O silencio das ruas vazias e da cidade adormecida me traz um sentimento que eu não estou muito acostumada a sentir, paz. Os únicos sons que eu podia escutar eram os das minhas botas batendo no chão úmido do sereno e da minha respiração que também era visível entre a nevoa comum na cidade durante a noite.

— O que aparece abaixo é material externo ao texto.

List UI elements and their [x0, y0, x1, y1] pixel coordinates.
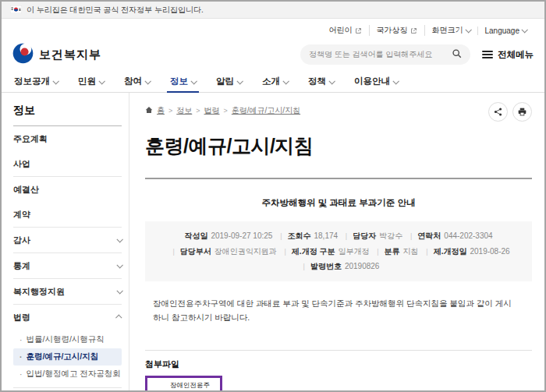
logo-text: 보건복지부: [39, 48, 101, 62]
bullet-icon: ·: [20, 352, 23, 362]
meta-order-number: 발령번호20190826: [298, 262, 380, 270]
sidebar-list: 주요계획 사업 예결산 계약 감사 통계 복지행정지원 법령: [13, 126, 122, 330]
chevron-down-icon: [52, 78, 58, 84]
header-main: 보건복지부 정책명 또는 검색어를 입력해주세요 전체메뉴: [12, 38, 534, 71]
nav-item-participation[interactable]: 참여: [114, 71, 160, 92]
attachment-file-link[interactable]: 장애인전용주차구역 과태료 부과 및 단속기준.pdf: [170, 380, 215, 390]
nav-item-information[interactable]: 정보: [160, 71, 206, 92]
attachments-label: 첨부파일: [145, 358, 532, 370]
sidebar-item-contracts[interactable]: 계약: [13, 202, 122, 227]
search-input[interactable]: 정책명 또는 검색어를 입력해주세요: [300, 44, 470, 65]
share-icon: [494, 108, 502, 116]
nav-label: 민원: [78, 76, 96, 87]
sidebar-subitem-directives[interactable]: ·훈령/예규/고시/지침: [13, 348, 122, 366]
chevron-down-icon: [282, 78, 289, 84]
chevron-down-icon: [144, 78, 151, 84]
breadcrumb-separator: >: [168, 107, 172, 115]
breadcrumb-directives[interactable]: 훈령/예규/고시/지침: [232, 105, 300, 116]
body-wrap: 정보 주요계획 사업 예결산 계약 감사 통계 복지행정지원 법령 ·법률/시행…: [2, 93, 544, 390]
sidebar-item-label: 복지행정지원: [13, 286, 65, 298]
sidebar-item-legislation[interactable]: 법령: [13, 305, 122, 330]
breadcrumb-home[interactable]: 홈: [157, 105, 165, 116]
home-icon[interactable]: [145, 106, 153, 115]
korean-flag-icon: [10, 5, 22, 15]
chevron-down-icon: [190, 78, 197, 84]
nav-item-disclosure[interactable]: 정보공개: [4, 71, 68, 92]
print-icon: [518, 108, 526, 116]
meta-department: 담당부서장애인권익지원과: [167, 247, 276, 256]
chevron-down-icon: [236, 78, 243, 84]
chevron-down-icon: [116, 262, 122, 268]
sidebar-item-label: 감사: [13, 235, 30, 246]
sidebar-item-label: 통계: [13, 260, 30, 272]
print-button[interactable]: [512, 102, 532, 122]
sidebar-item-budget[interactable]: 예결산: [13, 177, 122, 202]
sidebar-subitem-label: 입법/행정예고 전자공청회: [27, 369, 121, 380]
sidebar-item-label: 법령: [13, 312, 30, 323]
utility-link-screen-size-label: 화면크기: [432, 25, 463, 36]
sidebar-subitem-legislative-notice[interactable]: ·입법/행정예고 전자공청회: [13, 366, 122, 383]
meta-revision-type: 제.개정 구분일부개정: [279, 247, 370, 256]
gov-banner-text: 이 누리집은 대한민국 공식 전자정부 누리집입니다.: [27, 5, 204, 16]
article-body: 장애인전용주차구역에 대한 과태료 부과 및 단속기준과 주차방해행위 단속지침…: [153, 296, 516, 325]
sidebar-item-audit[interactable]: 감사: [13, 228, 122, 253]
external-link-icon: [410, 27, 417, 34]
nav-label: 이용안내: [354, 76, 390, 87]
chevron-down-icon: [116, 236, 122, 242]
sidebar-item-major-plans[interactable]: 주요계획: [13, 126, 122, 151]
chevron-down-icon: [98, 78, 105, 84]
utility-link-screen-size[interactable]: 화면크기: [424, 25, 477, 36]
sidebar-item-label: 주요계획: [13, 133, 48, 145]
all-menu-label: 전체메뉴: [498, 49, 534, 61]
nav-label: 알림: [216, 76, 234, 87]
nav-item-civil-affairs[interactable]: 민원: [68, 71, 114, 92]
attachment-row: PDF 장애인전용주차구역 과태료 부과 및 단속기준.pdf ( 520.68…: [145, 376, 532, 390]
search-icon[interactable]: [452, 48, 462, 62]
sidebar-subitem-label: 훈령/예규/고시/지침: [27, 351, 99, 362]
share-button[interactable]: [488, 102, 508, 122]
sidebar-item-welfare-admin-support[interactable]: 복지행정지원: [13, 279, 122, 304]
breadcrumb-information[interactable]: 정보: [176, 105, 192, 116]
gov-banner: 이 누리집은 대한민국 공식 전자정부 누리집입니다.: [2, 2, 544, 19]
sidebar-item-projects[interactable]: 사업: [13, 151, 122, 176]
all-menu-button[interactable]: 전체메뉴: [482, 49, 534, 61]
site-header: 어린이 국가상징 화면크기 Language 보건복지부: [2, 19, 544, 71]
utility-link-language[interactable]: Language: [477, 26, 534, 35]
search-placeholder: 정책명 또는 검색어를 입력해주세요: [309, 49, 432, 60]
logo[interactable]: 보건복지부: [12, 43, 101, 67]
main-content: 홈 > 정보 > 법령 > 훈령/예규/고시/지침 훈령/: [129, 93, 544, 390]
divider: [145, 350, 532, 351]
chevron-down-icon: [328, 78, 335, 84]
utility-link-kids[interactable]: 어린이: [322, 25, 369, 36]
meta-manager: 담당자박강수: [340, 231, 402, 240]
nav-item-news[interactable]: 알림: [206, 71, 252, 92]
sidebar-subitem-laws[interactable]: ·법률/시행령/시행규칙: [13, 331, 122, 348]
header-right: 정책명 또는 검색어를 입력해주세요 전체메뉴: [300, 44, 534, 65]
nav-label: 정보: [170, 76, 188, 87]
sidebar-item-label: 예결산: [13, 184, 39, 196]
sidebar-title: 정보: [13, 104, 122, 126]
global-nav: 정보공개 민원 참여 정보 알림 소개 정책 이용안내: [2, 71, 544, 93]
nav-item-policy[interactable]: 정책: [298, 71, 344, 92]
sidebar-item-statistics[interactable]: 통계: [13, 253, 122, 278]
nav-item-guide[interactable]: 이용안내: [344, 71, 408, 92]
page-title: 훈령/예규/고시/지침: [145, 133, 532, 159]
chevron-down-icon: [465, 26, 471, 33]
meta-created-date: 작성일2019-09-27 10:25: [184, 231, 272, 240]
divider: [13, 387, 122, 388]
meta-revision-date: 제.개정일2019-08-26: [420, 247, 509, 256]
article-title: 주차방해행위 및 과태료 부과기준 안내: [145, 197, 532, 209]
nav-label: 참여: [124, 76, 142, 87]
breadcrumb-legislation[interactable]: 법령: [204, 105, 220, 116]
chevron-down-icon: [116, 288, 122, 294]
utility-link-national-symbols[interactable]: 국가상징: [369, 25, 424, 36]
breadcrumb: 홈 > 정보 > 법령 > 훈령/예규/고시/지침: [145, 102, 300, 116]
hamburger-icon: [482, 51, 493, 59]
annotation-highlight-box: PDF 장애인전용주차구역 과태료 부과 및 단속기준.pdf: [145, 376, 222, 390]
sidebar-subitem-label: 법률/시행령/시행규칙: [27, 334, 105, 345]
nav-item-about[interactable]: 소개: [252, 71, 298, 92]
utility-link-national-symbols-label: 국가상징: [377, 25, 408, 36]
utility-links: 어린이 국가상징 화면크기 Language: [12, 23, 534, 38]
browser-page: 이 누리집은 대한민국 공식 전자정부 누리집입니다. 어린이 국가상징 화면크…: [0, 0, 546, 392]
meta-views: 조회수18,174: [275, 231, 338, 240]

Chegar em casa me deixou frustrada, ao menos a janela do meu quarto estava aberta, ou deveria estar, foi como deixei, entrei e subi o mais silenciosamente o possível a escada, a porta do quarto da minha mãe no segundo andar estava aberta, ela tinha me esperado, entrei e fui até a cama, tirei o cabelo do seu rosto.

- Boa noite – sussurrei

Fechei a porta ao sair, e me dirigi ao sótão, no caso, meu quarto, entrei e para meu alivio a janela estava sim aberta, tirei as roupas e as joguei no sofá, peguei meu caderno de desenhos e o lápis, e me atirei na cama, os lençóis queimaram minha pele, fechei os olhos e me permiti lembrar do que passei o dia tentando esquecer.

Quando abri os olhos desejei nunca ter acordado, todo meu corpo queimava, e eu me sentia tão esgotada que não sabia se poderia ao menos levantar da cama, minha visão estava turva, porém contra a luz do amanhecer que brilhava na janela pude reconhecer os longos cabelos loiros de Sifiel, mas ele não estava sozinho, cabelos negros e vestes brancas o acompanhavam, me lembro vagamente da figura mas agora não conseguia dizer ao certo quem era, as vozes estavam em um embate feroz, em uma língua que eu não conhecia, uma dor peculiarmente forte me atingiu e arfei, no tempo de um piscar Sifiel estava ao meu lado e eu já não podia mais saber se quem o acompanhava ainda estava ali, ele passou a mão por cima do meu corpo e o senti queimar, quando isso sessou, a dor que eu sentia já era menor, os seus olhos rubi me encaravam, e seu rosto feito o mármore mais bem esculpido que já existiu expressavam algo que eu não entendi, "você não deve lembrar, e vai ser melhor se não tentar, claro que se quiser sofrer será um prazer" um leve sorriso brilhou nos seus lábios e nos seus olhos a ironia e diversão dançaram, "mas acho que não lhe agradaria muito" sua voz perto do meu ouvido foi a ultima coisa que processei antes de apagar totalmente.

Agora abro os meus olhos e posso entender que algo deu profundamente errado na minha visita ao inferno, flashes ainda permeavam na minha mente, o que me fazia sentir medo de dormir, meus sonhos trariam as lembranças e o aviso de Sifiel me fez ter a certeza de que eu realmente não queria lembrar, meu corpo me dizia que eu só tinha sobrevivido porque estava possuída por Sifiel (e os dois dias que passei apagada também) e isso já era o suficiente pra mim, mais algumas cicatrizes para a coleção e com sorte eu não passaria por isso de novo, mas algo dentro de mim me dizia que sim, eu passaria.

Olho para o caderno em meu colo, minha salvação para impedir o sono de bater a minha porta, abro ele e pego o lápis, o desenho da garota que me xingou no estacionamento me encara, algo raro acontece, eu sorrio, e percebo algo mais raro ainda, gosto da irritadinha.